[Transcribed page contents]
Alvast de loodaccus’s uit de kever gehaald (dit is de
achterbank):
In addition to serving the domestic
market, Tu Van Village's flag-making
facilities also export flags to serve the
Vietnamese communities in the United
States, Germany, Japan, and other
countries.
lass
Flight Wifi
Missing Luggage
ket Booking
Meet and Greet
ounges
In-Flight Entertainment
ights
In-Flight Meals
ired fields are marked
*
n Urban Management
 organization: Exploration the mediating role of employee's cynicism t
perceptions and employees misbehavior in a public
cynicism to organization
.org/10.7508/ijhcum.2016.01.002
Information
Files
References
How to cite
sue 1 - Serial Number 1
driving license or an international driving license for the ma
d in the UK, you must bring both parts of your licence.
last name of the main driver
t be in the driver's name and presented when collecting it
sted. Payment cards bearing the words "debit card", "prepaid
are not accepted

==

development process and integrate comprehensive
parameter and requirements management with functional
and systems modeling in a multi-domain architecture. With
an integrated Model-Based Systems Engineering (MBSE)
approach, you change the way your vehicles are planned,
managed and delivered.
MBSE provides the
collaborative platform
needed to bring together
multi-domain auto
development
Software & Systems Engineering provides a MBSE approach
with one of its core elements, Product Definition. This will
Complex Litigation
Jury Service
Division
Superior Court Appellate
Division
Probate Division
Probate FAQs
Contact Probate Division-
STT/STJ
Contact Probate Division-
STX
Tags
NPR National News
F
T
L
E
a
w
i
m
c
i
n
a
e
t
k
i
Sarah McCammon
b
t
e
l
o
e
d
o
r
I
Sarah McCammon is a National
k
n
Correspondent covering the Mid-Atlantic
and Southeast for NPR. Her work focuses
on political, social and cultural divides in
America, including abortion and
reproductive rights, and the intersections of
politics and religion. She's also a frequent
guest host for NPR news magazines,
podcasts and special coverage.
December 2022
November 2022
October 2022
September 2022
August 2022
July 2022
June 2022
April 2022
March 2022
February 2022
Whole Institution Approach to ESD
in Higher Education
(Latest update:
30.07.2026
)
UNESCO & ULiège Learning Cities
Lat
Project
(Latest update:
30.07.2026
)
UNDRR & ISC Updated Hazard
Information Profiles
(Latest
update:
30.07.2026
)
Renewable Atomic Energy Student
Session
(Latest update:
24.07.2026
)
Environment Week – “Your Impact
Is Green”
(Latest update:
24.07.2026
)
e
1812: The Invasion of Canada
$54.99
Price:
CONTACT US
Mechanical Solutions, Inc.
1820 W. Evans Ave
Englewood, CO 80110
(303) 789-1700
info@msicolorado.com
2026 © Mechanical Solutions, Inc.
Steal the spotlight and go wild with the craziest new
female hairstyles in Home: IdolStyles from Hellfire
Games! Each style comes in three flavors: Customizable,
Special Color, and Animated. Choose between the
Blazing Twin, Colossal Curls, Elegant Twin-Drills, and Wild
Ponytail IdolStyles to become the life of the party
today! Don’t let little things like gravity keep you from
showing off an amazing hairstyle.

» WHAT TO DO:
Tally the lines in this data that hold the word "Engineering" and state only the count.

» WRITTEN ANSWER:
2